É no terceiro ano também, na aula de música, que as crianças são introduzidas aos instrumentos de corda: violino, violoncelo, viola...

Pensando em correlacionar estes dois momentos de aprendizagem, a professora de música Marília Felicíssimo e a professora de classe do terceiro ano Thassia Oliveira desenvolveram uma atividade interdisciplinar: foram visitar a oficina de um luthier, André Spada, especialista em construção artesanal de instrumentos de corda.

Nesta visita, as crianças tiveram a oportunidade de ver como os instrumentos são construídos e conhecer as ferramentas utilizadas para a criação dos mesmos.

Para a experiência se fazer completa, outro luthier foi convidado para vir à escola e construir um instrumento com as crianças.

Federico Klurfan, luthier e músico, desenvolve um trabalho social com jovens e adultos em Cachoeiras de Macacu. Sem possibilidades para adquirirem os instrumentos industrializados, Federico constrói, com eles, violinos, pífanos e outros cordófonos com materiais sustentáveis como o bambu. Ele mesmo nos relata como foi a vivência com as crianças na Michaelis:

“Meu nome é Federico e faço parte de um coletivo artístico de luthieria sustentável, música e oficinas que se chama Camarada Matagal @camaradamatagal.

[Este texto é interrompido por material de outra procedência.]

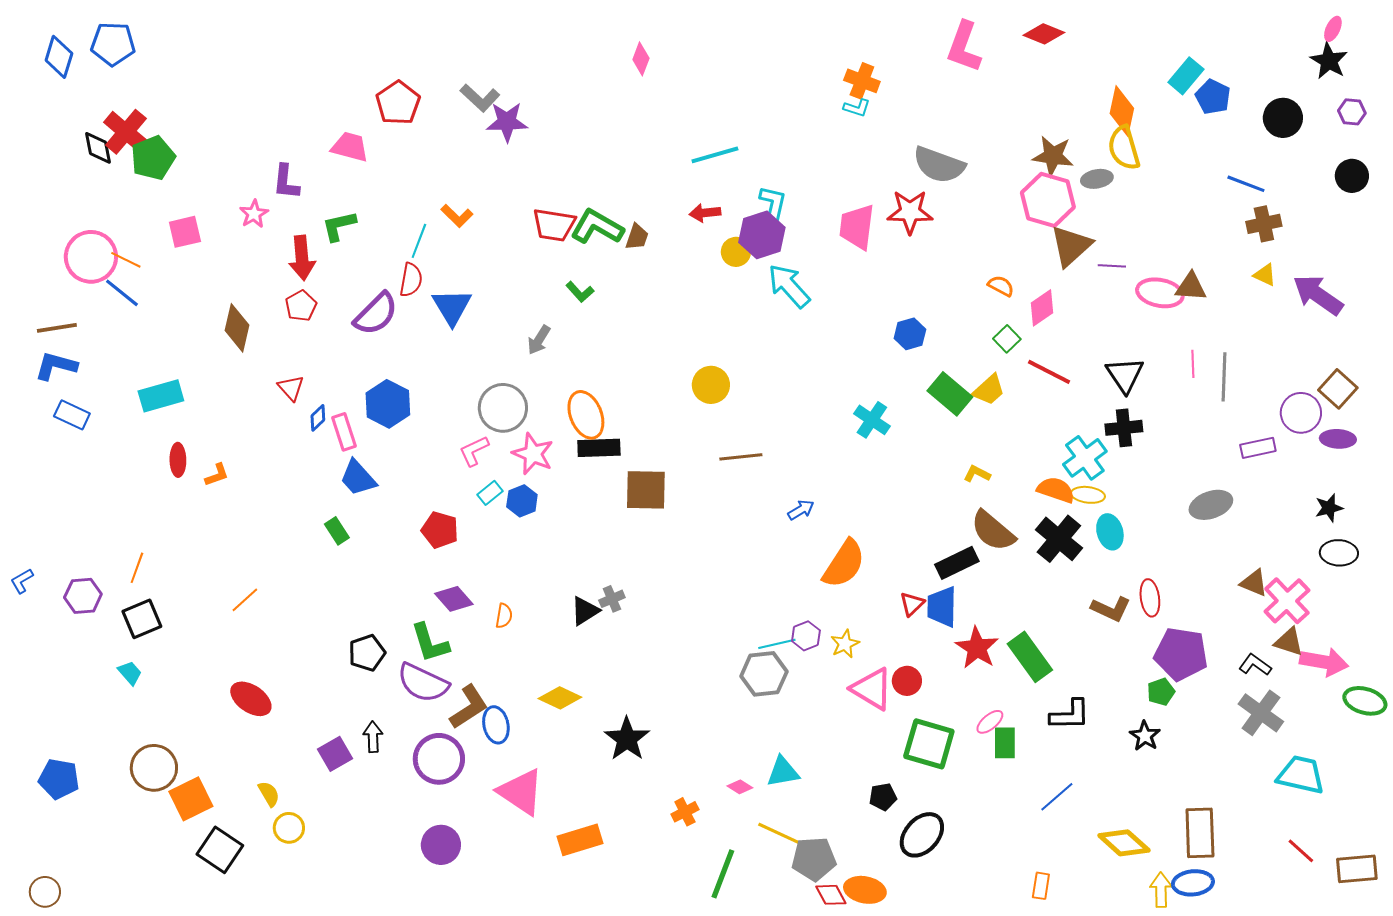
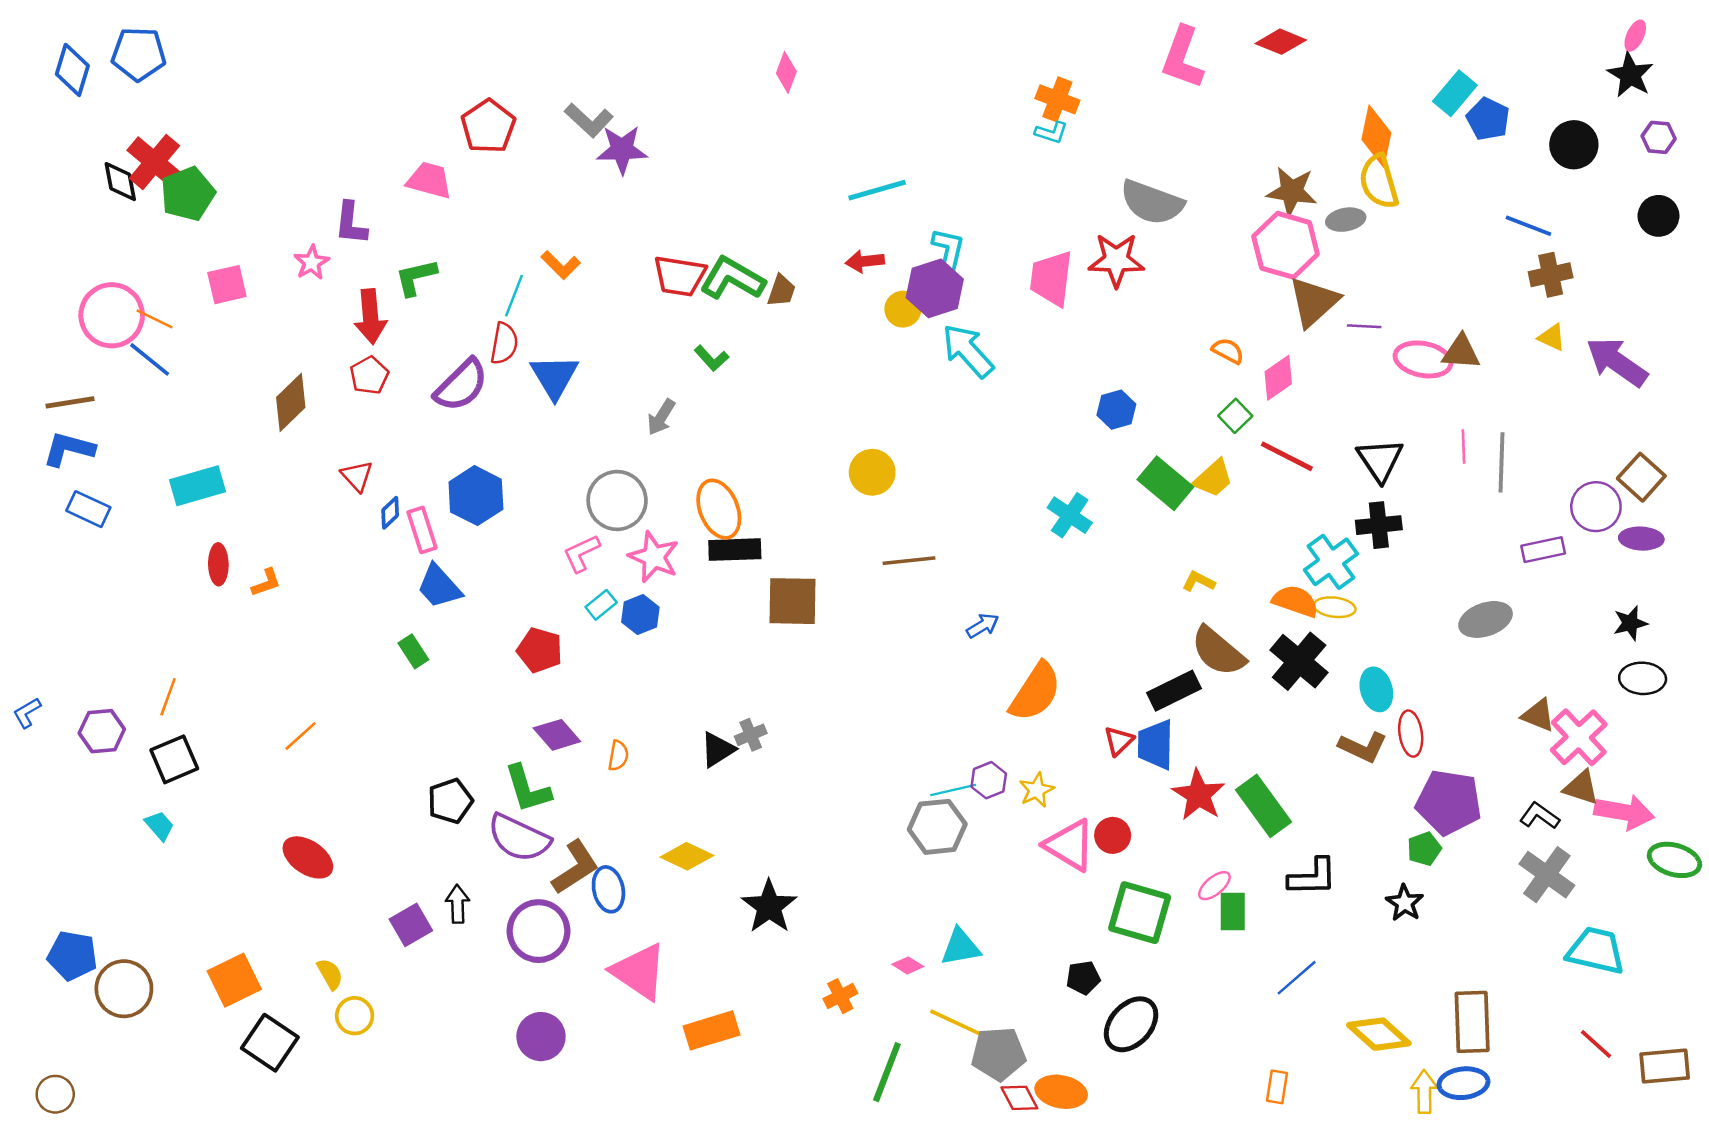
brown diamond: (237, 328) -> (291, 402), turned 33
cyan ellipse: (1110, 532) -> (1376, 689), moved
brown circle: (154, 768) -> (124, 989), moved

Fui convidado para dar uma oficina para crianças de 9 anos no Jardim-Escola Michaelis do Rio de Janeiro, onde confeccionamos com os alunos um violino de bambu. 

Esse instrumento foi inspirado em um violino indígena da região da Chiquitania boliviana. Nesta área, há 500 anos, os jesuítas montaram suas missões e ensinaram os indígenas das etnias Guaraní e Guarayos a tocarem o antigo violino barroco, também chamado de Rabeca (lembrando que não existia o violino moderno, como conhecemos hoje)Aparentemente os nativos se apaixonaram pelo som, mas como os jesuítas não os deixaram levar os instrumentos para as aldeias, eles passaram a construir os seus próprios instrumentos. Foi então que eles criaram o primeiro violino taquara (bambu nativo) sulamericano. 

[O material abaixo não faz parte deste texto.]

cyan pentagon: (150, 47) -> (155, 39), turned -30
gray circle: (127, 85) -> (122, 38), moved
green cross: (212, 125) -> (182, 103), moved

Conheci alguns desses antigos instrumentos através da pesquisa de um músico e luthier argentino Ricardo Massur e passei a construir os meus próprios violinos, mais voltados para o ajuste e afinação do violino moderno. Meu objetivo era simplesmente a educação musical em comunidades isoladas ou carentes.

O material utilizado para a confecção do violino foi: bambu, madeiras recicladas, crina de cavalo, cordas de violino, fio de latão ou de eletricidade de 6mm.

Na oficina realizada na Michaelis, confeccionamos o corpo do instrumento, as cravelhas, o estandarte, a pestana, o rabicho e o arco. O violino de bambu finalizado será utilizado nas aulas de música e servirá de modelo para outros instrumentos a serem por eles criados.

O mais importante é que eles começaram a usar as ferramentas básicas de luthieria com segurança e trabalharam de diversas maneiras com a madeira e o bambu.”

Federico trouxe também um outro violino, feito por ele, e a escola o adquiriu com a renda arrecadada pela turma com as vendas de pães ao longo do ano.

Ambos os instrumentos ficarão para uso da escola e todos poderão tocá-los.

Foi uma experiência muito enriquecedora para os alunos visitar um luthier, ver os instrumentos que eles praticaram durante o ano todo, e depois construírem este instrumento com as próprias mãos. Mergulharam no fazer específico do trabalho e nas ferramentas necessárias para realizá-lo. 

Tiveram, com isto, a oportunidade de olhar mais atentamente para as possibilidades de atuação positiva no mundo, de maneira integral e saudável, mostrando que se pode transformar algo através de suas próprias  habilidades. Com certeza, esta vivência ficará guardada na memória e no espaço afetivo de todas as crianças.